Moffat was born in Dunfermline in 1943. After studying at Edinburgh College of Art (1960-64) he was the Director of New 57 Gallery, Edinburgh, for ten years. Moffat's first major solo exhibition, A View of the Portrait, was mounted at the Scottish National Portrait Gallery in 1973. In 1979 he took up a teaching position at Glasgow School of Art where he was Head of Painting and Printmaking from 1992 to 2005. At GSA Moffat taught a group of young Scottish artists including Ken Currie, Peter Howson, Steven Campbell and Adrian Wiszniewski, who would become known as the 'New Glasgow Boys'.

 

Aside from his practice as an artist, Moffat is an influential cultural commentator and has published two books: Arts of Resistance: Poets, Portraits and Landscapes of Modern Scotland (2008) and Arts of Independence (2014). In 2005 Moffat was awarded an OBE. His work is held in significant public collections including the Scottish National Portrait Gallery, the Scottish National Gallery of Modern Art, the Arts Council of Great Britain, the University of St Andrews, the University of Edinburgh and the Yale Centre of British Art.In the first half of the twentieth century, the move from figurative painting towards impressionism and abstraction resulted in the decline of portrait painting in Scotland. Moffat, along with his friend John Bellany, contributed to the resurgence of figuration in Scottish art in the second half of the century. Whilst students at Edinburgh College of Art, Moffat and Bellany were encouraged by the then head of painting, Sir Robin Philipson HRA PRSA RSW, to rebel against the decorative principles of the older generation. Intending to challenge institutional tastes, in 1963 Moffat and Bellany mounted their paintings to the railings of Castle Terrace during the Edinburgh International Exhibition. In the following two years they displayed their work outside the buildings of the Scottish National Gallery and the Royal Scottish Academy, symbolically stating their status as outsiders to the art establishment. The pair endorsed figurative painting that portrayed a modern Scotland set within the industrial age.

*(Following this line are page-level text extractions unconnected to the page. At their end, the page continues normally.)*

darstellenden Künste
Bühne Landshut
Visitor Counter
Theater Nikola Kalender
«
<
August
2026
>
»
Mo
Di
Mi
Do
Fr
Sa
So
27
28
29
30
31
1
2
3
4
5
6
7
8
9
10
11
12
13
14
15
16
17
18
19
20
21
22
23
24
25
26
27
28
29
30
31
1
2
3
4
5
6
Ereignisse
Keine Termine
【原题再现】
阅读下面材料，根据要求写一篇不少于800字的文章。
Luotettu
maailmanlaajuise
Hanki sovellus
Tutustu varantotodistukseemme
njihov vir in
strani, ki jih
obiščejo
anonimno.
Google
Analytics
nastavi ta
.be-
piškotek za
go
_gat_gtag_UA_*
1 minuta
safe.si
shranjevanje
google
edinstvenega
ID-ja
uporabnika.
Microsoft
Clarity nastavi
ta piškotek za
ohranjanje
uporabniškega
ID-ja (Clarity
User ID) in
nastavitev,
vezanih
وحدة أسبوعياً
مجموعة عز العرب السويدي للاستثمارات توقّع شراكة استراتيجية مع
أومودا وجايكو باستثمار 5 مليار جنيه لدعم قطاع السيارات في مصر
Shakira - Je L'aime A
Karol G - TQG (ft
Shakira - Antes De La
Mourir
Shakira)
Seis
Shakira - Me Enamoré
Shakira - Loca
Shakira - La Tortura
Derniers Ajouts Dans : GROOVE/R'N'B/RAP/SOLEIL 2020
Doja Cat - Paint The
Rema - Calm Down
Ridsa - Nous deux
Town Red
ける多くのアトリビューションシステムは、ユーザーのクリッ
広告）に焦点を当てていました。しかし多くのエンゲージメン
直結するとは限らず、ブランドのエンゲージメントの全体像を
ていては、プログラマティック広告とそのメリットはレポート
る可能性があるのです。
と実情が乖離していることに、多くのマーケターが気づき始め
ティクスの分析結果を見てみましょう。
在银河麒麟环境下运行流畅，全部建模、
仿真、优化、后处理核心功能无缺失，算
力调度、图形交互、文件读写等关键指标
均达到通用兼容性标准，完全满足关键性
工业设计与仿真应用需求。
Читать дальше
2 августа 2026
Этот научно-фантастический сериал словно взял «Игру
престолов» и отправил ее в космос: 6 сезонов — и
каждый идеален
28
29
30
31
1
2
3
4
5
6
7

Looking abroad for influence, Moffat became interested in the German New Realists and the monumental art championed by French artist, Fernand Léger. His strongly coloured grounds and lyrical use of line show other European influences, particularly that of Matisse and Picasso. Indeed, the self-portrait featured in this exhibition is a homage to Picasso's 1901 self-portrait. These outward looking, international intentions chimed with the work of poet Hugh MacDiarmid and the Scottish Renaissance movement. MacDiarmid's call for an epic, national art in Scotland had a profound and lasting impact on Moffat who would later become the documentarian of the poet's circle which congregated in pubs on Rose Street, Edinburgh. The exhibition includes a lithograph showing poet, Sorley MacLean, with a sublime Highland landscape in the background. The portrait brings the poet into relation with the landscape to associate his voice with Scottish national identity. Moffat has stated, 'the fact that I am a figurative painter stems from my socio-political views. However, I hope that my representations of the visible are related directly to my experiences as an individual, and not to any political programme.' Although many of the sitters in Moffat's portraits are significant cultural figures, they are often also friends and colleagues.